* **Your task**
Show every line of the data that contains the string "Marketing".

* **Exercise input**

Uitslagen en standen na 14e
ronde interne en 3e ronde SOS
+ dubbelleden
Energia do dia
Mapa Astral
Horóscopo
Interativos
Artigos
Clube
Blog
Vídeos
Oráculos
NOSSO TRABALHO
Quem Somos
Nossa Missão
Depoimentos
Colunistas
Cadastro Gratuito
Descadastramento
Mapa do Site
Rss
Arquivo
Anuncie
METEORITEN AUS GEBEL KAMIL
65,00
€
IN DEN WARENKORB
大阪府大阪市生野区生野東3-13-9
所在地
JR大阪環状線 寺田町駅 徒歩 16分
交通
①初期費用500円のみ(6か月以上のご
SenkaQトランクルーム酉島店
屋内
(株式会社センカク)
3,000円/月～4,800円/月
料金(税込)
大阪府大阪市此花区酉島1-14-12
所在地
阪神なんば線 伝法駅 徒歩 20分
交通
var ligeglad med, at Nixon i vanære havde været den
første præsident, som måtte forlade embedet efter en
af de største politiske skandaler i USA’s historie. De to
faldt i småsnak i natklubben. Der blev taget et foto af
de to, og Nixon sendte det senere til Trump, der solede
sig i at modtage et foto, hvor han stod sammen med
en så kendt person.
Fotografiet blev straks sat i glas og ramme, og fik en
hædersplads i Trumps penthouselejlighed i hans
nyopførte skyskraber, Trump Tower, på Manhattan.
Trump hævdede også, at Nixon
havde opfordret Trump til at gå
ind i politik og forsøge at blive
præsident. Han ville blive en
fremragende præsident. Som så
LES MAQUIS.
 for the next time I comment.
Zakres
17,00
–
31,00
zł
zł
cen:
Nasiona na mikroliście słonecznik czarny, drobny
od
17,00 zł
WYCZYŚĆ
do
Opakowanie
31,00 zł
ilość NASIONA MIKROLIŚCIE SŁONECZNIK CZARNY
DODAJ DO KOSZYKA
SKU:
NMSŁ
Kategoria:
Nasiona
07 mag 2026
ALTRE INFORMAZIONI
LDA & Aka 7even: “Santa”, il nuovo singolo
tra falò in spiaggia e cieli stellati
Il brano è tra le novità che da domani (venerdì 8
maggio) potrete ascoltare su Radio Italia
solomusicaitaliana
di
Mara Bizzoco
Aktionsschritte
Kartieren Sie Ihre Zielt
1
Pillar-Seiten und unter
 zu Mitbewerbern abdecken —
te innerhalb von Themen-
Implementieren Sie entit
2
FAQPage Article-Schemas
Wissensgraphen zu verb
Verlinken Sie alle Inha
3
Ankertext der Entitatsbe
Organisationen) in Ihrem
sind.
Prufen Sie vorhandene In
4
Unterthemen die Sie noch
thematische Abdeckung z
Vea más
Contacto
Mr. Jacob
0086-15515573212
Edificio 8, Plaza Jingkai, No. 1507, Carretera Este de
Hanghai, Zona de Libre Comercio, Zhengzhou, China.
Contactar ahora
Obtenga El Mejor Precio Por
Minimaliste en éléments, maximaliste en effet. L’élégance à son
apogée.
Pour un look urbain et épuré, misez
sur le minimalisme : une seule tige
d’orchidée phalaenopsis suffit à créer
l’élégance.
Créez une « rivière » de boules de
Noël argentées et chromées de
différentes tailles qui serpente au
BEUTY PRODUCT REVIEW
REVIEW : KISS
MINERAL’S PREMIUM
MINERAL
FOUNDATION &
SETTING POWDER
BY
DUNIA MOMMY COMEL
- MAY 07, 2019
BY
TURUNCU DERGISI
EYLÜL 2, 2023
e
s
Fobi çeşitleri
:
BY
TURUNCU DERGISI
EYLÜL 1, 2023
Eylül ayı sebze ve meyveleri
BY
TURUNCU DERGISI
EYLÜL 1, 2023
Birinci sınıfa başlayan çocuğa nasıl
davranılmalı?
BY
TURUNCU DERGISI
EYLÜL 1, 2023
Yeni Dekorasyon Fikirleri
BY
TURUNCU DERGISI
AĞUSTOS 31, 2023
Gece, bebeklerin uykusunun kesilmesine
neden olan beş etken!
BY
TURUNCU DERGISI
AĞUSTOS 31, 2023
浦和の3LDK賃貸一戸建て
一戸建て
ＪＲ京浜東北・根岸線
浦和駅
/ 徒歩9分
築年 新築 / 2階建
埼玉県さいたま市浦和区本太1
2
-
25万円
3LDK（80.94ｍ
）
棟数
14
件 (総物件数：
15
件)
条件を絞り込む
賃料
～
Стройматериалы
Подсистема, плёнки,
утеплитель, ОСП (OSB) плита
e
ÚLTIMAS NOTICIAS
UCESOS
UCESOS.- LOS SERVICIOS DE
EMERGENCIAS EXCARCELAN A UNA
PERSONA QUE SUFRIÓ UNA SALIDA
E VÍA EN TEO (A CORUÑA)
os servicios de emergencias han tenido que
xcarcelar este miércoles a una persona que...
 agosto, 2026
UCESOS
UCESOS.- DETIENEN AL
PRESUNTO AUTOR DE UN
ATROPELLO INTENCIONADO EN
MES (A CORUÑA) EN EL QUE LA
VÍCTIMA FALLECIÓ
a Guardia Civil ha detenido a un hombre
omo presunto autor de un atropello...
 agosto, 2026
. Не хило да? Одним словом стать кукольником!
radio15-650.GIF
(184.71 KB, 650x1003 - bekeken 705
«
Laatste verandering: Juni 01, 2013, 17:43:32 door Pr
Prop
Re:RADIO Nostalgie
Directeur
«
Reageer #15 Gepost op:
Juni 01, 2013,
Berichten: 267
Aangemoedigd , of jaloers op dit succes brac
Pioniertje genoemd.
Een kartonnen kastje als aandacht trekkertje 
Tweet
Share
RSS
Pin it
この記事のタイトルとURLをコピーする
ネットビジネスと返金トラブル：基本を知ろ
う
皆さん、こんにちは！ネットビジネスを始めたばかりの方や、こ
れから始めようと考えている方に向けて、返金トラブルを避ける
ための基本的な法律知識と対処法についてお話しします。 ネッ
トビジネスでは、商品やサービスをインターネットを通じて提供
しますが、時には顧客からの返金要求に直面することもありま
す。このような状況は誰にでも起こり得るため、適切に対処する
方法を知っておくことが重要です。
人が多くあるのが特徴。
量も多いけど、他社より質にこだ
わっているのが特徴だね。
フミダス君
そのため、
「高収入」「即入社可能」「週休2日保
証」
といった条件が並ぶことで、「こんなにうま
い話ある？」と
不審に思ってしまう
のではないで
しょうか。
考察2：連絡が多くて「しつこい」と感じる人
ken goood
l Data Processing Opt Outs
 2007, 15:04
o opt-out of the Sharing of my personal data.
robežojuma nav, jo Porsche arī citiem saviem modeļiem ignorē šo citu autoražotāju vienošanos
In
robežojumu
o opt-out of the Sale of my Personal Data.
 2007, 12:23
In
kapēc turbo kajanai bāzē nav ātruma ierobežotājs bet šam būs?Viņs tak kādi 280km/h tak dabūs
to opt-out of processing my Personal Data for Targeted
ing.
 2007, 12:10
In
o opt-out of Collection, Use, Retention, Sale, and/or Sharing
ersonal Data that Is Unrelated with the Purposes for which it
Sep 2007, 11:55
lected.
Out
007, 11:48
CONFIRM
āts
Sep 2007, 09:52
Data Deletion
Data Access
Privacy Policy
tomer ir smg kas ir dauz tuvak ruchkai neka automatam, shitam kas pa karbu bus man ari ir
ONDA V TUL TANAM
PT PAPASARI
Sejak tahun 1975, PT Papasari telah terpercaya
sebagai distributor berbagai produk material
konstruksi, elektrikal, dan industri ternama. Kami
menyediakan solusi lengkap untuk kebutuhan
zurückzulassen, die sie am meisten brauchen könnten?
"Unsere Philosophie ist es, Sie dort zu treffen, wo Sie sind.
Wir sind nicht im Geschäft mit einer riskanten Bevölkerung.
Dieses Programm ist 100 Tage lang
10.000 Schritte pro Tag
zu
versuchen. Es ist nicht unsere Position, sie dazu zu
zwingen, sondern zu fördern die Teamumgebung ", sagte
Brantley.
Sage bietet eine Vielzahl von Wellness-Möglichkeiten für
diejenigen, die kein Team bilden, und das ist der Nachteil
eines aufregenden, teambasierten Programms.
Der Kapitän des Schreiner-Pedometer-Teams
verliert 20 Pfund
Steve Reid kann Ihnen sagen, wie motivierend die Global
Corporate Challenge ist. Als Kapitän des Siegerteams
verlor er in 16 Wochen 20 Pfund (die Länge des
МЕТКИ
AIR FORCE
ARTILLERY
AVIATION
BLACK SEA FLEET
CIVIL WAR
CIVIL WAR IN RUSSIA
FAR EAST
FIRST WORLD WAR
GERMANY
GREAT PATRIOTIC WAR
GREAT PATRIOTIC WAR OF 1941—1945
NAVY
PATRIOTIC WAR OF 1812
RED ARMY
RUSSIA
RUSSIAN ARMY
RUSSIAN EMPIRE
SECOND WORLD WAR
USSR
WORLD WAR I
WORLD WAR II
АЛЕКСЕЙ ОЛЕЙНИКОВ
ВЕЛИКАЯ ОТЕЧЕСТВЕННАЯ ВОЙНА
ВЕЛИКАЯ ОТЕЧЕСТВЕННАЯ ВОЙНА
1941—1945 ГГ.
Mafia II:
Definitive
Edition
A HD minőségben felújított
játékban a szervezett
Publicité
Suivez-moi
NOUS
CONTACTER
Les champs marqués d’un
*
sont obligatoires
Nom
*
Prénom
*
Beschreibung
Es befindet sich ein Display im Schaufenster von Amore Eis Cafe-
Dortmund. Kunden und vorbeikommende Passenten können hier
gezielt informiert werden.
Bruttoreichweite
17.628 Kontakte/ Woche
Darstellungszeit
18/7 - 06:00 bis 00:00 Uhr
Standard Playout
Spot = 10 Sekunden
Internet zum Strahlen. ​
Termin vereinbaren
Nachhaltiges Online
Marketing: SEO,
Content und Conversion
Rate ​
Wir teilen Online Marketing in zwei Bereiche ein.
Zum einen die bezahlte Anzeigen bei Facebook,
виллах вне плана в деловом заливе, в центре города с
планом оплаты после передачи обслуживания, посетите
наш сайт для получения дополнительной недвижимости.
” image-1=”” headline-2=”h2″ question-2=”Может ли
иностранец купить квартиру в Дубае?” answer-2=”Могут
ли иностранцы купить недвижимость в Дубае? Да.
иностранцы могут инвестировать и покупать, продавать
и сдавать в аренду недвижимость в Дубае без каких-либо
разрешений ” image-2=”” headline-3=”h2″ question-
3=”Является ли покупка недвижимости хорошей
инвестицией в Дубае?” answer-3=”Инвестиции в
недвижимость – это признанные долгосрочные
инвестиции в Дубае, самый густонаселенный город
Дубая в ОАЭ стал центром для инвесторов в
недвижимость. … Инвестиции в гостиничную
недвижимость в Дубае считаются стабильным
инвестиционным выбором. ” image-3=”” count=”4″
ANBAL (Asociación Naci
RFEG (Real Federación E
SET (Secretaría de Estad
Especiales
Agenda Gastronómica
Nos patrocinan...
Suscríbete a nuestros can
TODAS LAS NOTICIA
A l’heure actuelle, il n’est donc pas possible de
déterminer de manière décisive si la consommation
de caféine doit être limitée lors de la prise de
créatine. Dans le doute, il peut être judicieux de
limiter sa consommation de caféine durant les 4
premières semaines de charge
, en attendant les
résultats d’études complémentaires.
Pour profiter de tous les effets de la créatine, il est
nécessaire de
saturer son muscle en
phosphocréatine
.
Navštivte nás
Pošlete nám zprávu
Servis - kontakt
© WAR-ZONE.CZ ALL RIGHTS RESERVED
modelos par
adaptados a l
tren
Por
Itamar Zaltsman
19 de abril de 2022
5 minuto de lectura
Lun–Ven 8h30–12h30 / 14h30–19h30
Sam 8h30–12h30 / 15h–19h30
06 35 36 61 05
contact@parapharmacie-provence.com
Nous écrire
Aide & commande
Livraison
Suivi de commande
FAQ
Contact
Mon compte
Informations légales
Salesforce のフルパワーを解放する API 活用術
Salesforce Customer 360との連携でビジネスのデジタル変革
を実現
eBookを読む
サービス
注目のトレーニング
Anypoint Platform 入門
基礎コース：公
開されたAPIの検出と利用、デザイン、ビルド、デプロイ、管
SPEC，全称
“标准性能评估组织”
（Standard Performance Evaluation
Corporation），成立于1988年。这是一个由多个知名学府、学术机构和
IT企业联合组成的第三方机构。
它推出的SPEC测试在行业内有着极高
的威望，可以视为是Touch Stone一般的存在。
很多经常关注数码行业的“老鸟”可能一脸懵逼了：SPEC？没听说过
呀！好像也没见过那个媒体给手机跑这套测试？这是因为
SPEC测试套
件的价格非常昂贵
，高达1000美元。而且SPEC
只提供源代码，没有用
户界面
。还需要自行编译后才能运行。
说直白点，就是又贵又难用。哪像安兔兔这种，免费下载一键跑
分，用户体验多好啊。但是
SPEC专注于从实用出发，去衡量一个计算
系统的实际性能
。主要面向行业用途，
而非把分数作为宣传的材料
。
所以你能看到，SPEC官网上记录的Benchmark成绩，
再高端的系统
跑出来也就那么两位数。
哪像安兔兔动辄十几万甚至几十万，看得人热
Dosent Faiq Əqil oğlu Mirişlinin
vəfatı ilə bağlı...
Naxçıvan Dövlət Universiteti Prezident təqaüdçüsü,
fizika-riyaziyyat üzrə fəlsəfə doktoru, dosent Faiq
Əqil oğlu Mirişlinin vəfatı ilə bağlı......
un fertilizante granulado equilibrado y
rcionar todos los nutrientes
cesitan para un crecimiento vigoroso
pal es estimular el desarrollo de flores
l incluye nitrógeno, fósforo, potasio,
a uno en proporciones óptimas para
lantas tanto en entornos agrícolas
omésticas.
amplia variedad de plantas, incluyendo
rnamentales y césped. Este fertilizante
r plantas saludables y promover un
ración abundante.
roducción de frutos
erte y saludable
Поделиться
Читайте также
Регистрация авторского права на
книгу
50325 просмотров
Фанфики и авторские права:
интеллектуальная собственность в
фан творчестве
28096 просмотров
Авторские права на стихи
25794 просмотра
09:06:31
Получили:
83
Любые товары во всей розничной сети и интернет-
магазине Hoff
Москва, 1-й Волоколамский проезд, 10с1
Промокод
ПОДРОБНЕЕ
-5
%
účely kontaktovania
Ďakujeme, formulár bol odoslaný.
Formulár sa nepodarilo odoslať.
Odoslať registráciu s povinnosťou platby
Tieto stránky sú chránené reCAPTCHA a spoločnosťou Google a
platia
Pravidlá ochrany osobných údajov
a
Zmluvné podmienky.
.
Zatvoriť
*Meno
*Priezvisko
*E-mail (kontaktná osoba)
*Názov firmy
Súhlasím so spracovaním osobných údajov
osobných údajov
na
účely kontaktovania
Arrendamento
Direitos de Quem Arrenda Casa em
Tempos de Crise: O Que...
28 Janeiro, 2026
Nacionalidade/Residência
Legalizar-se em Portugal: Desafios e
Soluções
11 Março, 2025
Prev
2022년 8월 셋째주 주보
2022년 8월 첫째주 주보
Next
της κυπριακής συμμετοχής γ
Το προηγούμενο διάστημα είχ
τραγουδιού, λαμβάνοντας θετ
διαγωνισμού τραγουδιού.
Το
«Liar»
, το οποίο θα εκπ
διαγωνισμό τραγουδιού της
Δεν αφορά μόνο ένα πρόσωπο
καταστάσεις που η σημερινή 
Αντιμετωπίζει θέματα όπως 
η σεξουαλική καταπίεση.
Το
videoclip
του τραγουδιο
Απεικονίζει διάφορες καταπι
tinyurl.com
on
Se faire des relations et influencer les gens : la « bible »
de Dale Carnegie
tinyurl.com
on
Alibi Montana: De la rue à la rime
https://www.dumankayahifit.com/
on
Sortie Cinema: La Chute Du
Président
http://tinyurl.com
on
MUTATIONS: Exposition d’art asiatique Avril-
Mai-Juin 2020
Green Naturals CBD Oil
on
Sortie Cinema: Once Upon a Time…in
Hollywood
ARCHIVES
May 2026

* **Result**
Marketing: SEO,
Wir teilen Online Marketing in zwei Bereiche ein.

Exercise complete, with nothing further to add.